Exercise details
Please retype the records below exactly as they appear, leaving out every picture.

+++++

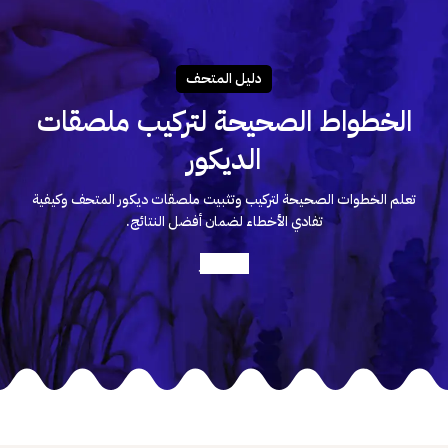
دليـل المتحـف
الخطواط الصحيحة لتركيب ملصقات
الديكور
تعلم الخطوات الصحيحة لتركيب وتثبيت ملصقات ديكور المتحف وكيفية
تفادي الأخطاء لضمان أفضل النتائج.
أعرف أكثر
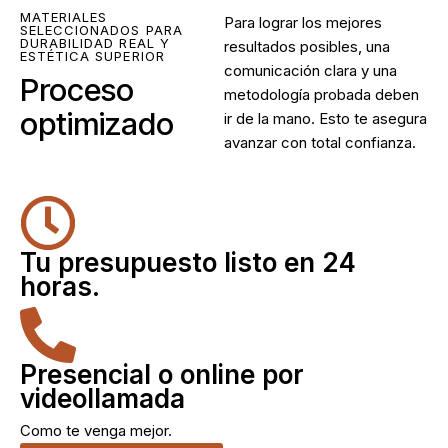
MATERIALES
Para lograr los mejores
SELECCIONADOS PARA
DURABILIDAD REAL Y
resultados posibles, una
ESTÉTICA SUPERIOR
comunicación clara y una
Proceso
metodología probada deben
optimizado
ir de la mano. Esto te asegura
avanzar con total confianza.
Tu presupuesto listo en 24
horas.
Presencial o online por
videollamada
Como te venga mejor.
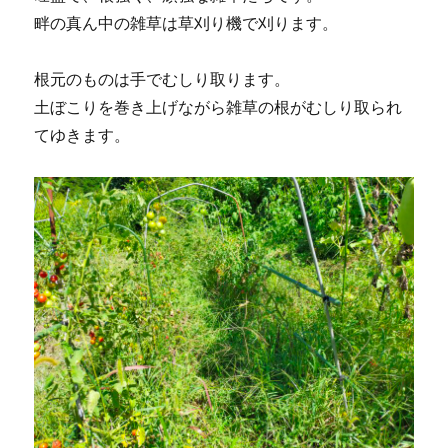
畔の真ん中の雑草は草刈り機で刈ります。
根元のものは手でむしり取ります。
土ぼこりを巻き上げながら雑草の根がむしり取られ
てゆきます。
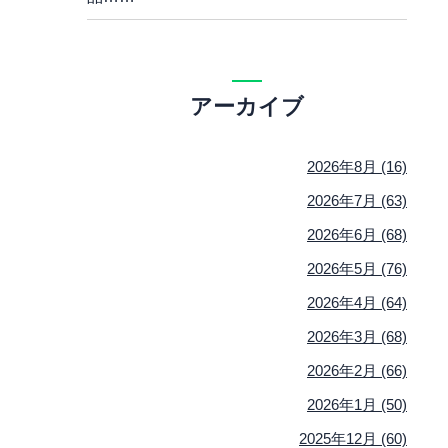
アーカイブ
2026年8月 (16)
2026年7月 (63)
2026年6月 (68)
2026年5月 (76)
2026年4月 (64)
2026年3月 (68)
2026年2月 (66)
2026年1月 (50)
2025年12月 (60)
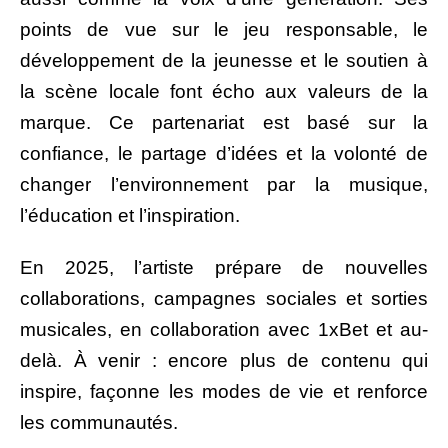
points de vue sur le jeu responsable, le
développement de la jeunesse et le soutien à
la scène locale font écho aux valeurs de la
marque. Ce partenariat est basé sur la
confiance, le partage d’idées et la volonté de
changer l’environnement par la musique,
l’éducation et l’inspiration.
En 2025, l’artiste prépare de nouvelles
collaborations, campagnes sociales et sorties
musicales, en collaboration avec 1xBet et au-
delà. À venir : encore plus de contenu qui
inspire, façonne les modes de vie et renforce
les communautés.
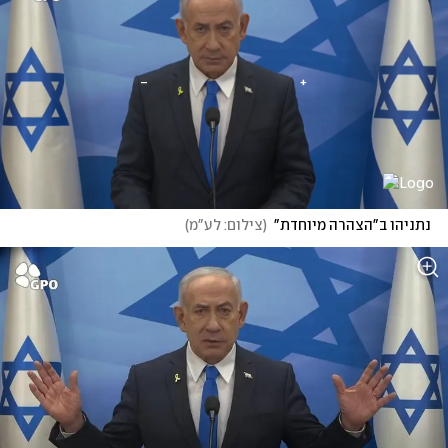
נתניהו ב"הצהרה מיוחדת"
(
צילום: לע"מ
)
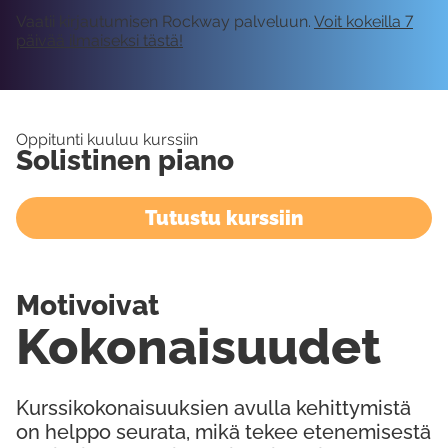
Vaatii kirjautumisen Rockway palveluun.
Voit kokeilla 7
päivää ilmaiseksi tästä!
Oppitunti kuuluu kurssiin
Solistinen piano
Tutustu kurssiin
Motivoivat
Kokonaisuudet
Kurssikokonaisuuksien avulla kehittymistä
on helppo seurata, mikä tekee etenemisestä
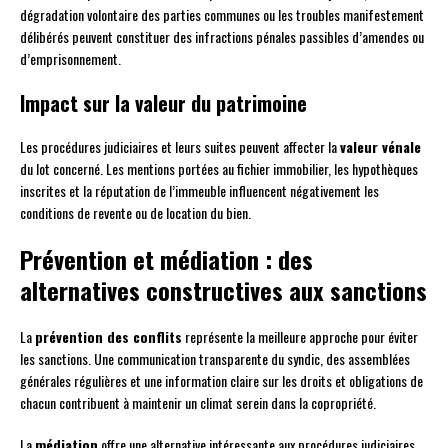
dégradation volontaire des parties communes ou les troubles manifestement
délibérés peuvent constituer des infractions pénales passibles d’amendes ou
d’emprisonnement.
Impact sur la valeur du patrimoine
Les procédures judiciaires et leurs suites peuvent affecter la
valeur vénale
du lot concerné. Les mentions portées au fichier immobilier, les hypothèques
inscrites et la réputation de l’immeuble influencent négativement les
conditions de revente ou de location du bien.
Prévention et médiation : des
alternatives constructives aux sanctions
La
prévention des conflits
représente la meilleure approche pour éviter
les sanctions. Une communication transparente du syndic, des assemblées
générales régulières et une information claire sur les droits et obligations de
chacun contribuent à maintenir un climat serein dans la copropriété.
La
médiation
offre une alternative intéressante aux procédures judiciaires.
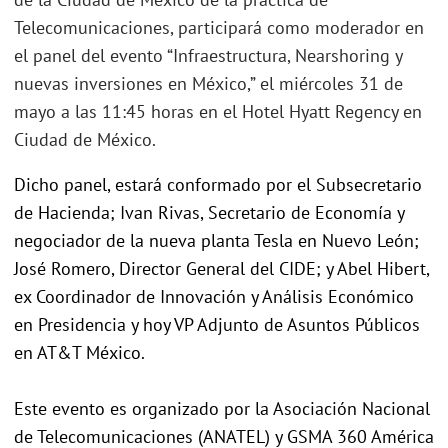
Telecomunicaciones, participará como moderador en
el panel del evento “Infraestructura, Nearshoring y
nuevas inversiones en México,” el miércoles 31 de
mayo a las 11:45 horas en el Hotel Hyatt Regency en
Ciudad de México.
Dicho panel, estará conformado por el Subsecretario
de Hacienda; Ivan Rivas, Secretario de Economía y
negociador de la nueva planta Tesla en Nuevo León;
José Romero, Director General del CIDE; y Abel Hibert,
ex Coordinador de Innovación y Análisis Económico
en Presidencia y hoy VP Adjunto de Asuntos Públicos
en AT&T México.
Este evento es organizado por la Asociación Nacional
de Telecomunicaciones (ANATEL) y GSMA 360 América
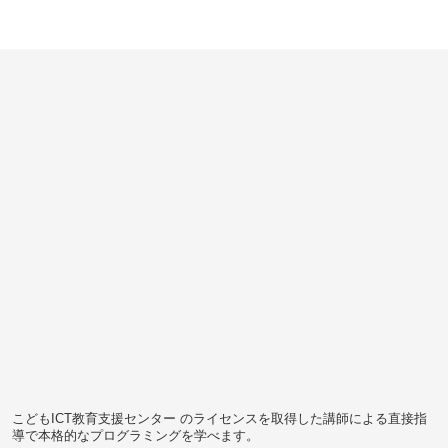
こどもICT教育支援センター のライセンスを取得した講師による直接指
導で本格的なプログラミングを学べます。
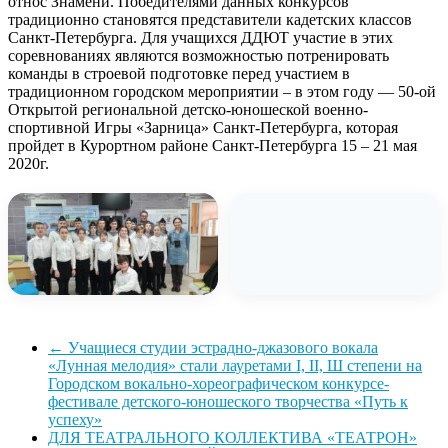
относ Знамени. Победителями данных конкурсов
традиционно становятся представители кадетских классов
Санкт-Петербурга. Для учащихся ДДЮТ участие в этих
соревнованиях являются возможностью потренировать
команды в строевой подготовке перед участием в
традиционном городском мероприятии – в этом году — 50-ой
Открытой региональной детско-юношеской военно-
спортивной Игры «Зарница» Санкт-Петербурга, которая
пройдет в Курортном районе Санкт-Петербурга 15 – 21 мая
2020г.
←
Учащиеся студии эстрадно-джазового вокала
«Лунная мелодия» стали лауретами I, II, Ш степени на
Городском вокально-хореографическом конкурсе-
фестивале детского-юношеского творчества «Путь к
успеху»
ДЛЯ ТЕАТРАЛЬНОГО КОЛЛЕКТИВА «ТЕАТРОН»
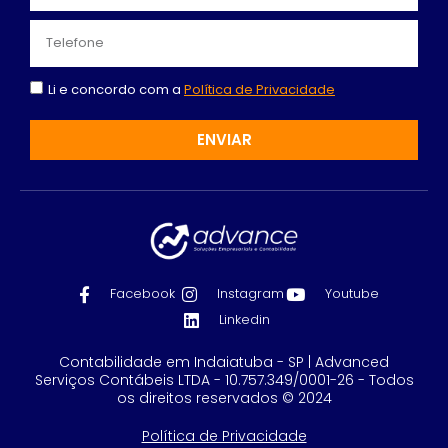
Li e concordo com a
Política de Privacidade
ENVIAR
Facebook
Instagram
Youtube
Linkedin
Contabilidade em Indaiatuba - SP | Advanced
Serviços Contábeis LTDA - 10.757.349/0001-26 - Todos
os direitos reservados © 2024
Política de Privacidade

+++++

Result of this exercise
دليـل المتحـف
الخطواط الصحيحة لتركيب ملصقات
الديكور
تعلم الخطوات الصحيحة لتركيب وتثبيت ملصقات ديكور المتحف وكيفية
تفادي الأخطاء لضمان أفضل النتائج.
أعرف أكثر
MATERIALES
Para lograr los mejores
SELECCIONADOS PARA
DURABILIDAD REAL Y
resultados posibles, una
ESTÉTICA SUPERIOR
comunicación clara y una
Proceso
metodología probada deben
optimizado
ir de la mano. Esto te asegura
avanzar con total confianza.
Tu presupuesto listo en 24
horas.
Presencial o online por
videollamada
Como te venga mejor.
畔の真ん中の雑草は草刈り機で刈ります。
根元のものは手でむしり取ります。
土ぼこりを巻き上げながら雑草の根がむしり取られ
てゆきます。
アーカイブ
2026年8月 (16)
2026年7月 (63)
2026年6月 (68)
2026年5月 (76)
2026年4月 (64)
2026年3月 (68)
2026年2月 (66)
2026年1月 (50)
2025年12月 (60)
points de vue sur le jeu responsable, le
développement de la jeunesse et le soutien à
la scène locale font écho aux valeurs de la
marque. Ce partenariat est basé sur la
confiance, le partage d’idées et la volonté de
changer l’environnement par la musique,
l’éducation et l’inspiration.
En 2025, l’artiste prépare de nouvelles
collaborations, campagnes sociales et sorties
musicales, en collaboration avec 1xBet et au-
delà. À venir : encore plus de contenu qui
inspire, façonne les modes de vie et renforce
les communautés.
נתניהו ב"הצהרה מיוחדת"
(
צילום: לע"מ
)
Vaatii kirjautumisen Rockway palveluun.
Voit kokeilla 7
päivää ilmaiseksi tästä!
Oppitunti kuuluu kurssiin
Solistinen piano
Tutustu kurssiin
Motivoivat
Kokonaisuudet
Kurssikokonaisuuksien avulla kehittymistä
on helppo seurata, mikä tekee etenemisestä
dégradation volontaire des parties communes ou les troubles manifestement
délibérés peuvent constituer des infractions pénales passibles d’amendes ou
d’emprisonnement.
Impact sur la valeur du patrimoine
Les procédures judiciaires et leurs suites peuvent affecter la
valeur vénale
du lot concerné. Les mentions portées au fichier immobilier, les hypothèques
inscrites et la réputation de l’immeuble influencent négativement les
conditions de revente ou de location du bien.
Prévention et médiation : des
alternatives constructives aux sanctions
La
prévention des conflits
représente la meilleure approche pour éviter
les sanctions. Une communication transparente du syndic, des assemblées
générales régulières et une information claire sur les droits et obligations de
chacun contribuent à maintenir un climat serein dans la copropriété.
La
médiation
offre une alternative intéressante aux procédures judiciaires.
Telecomunicaciones, participará como moderador en
el panel del evento “Infraestructura, Nearshoring y
nuevas inversiones en México,” el miércoles 31 de
mayo a las 11:45 horas en el Hotel Hyatt Regency en
Ciudad de México.
Dicho panel, estará conformado por el Subsecretario
de Hacienda; Ivan Rivas, Secretario de Economía y
negociador de la nueva planta Tesla en Nuevo León;
José Romero, Director General del CIDE; y Abel Hibert,
ex Coordinador de Innovación y Análisis Económico
en Presidencia y hoy VP Adjunto de Asuntos Públicos
en AT&T México.
Este evento es organizado por la Asociación Nacional
de Telecomunicaciones (ANATEL) y GSMA 360 América
こどもICT教育支援センター のライセンスを取得した講師による直接指
導で本格的なプログラミングを学べます。
относ Знамени. Победителями данных конкурсов
традиционно становятся представители кадетских классов
Санкт-Петербурга. Для учащихся ДДЮТ участие в этих
соревнованиях являются возможностью потренировать
команды в строевой подготовке перед участием в
традиционном городском мероприятии – в этом году — 50-ой
Открытой региональной детско-юношеской военно-
спортивной Игры «Зарница» Санкт-Петербурга, которая
пройдет в Курортном районе Санкт-Петербурга 15 – 21 мая
2020г.
←
Учащиеся студии эстрадно-джазового вокала
«Лунная мелодия» стали лауретами I, II, Ш степени на
Городском вокально-хореографическом конкурсе-
фестивале детского-юношеского творчества «Путь к
успеху»
ДЛЯ ТЕАТРАЛЬНОГО КОЛЛЕКТИВА «ТЕАТРОН»
Li e concordo com a
Política de Privacidade
ENVIAR
Facebook
Instagram
Youtube
Linkedin
Contabilidade em Indaiatuba - SP | Advanced
Serviços Contábeis LTDA - 10.757.349/0001-26 - Todos
os direitos reservados © 2024
Política de Privacidade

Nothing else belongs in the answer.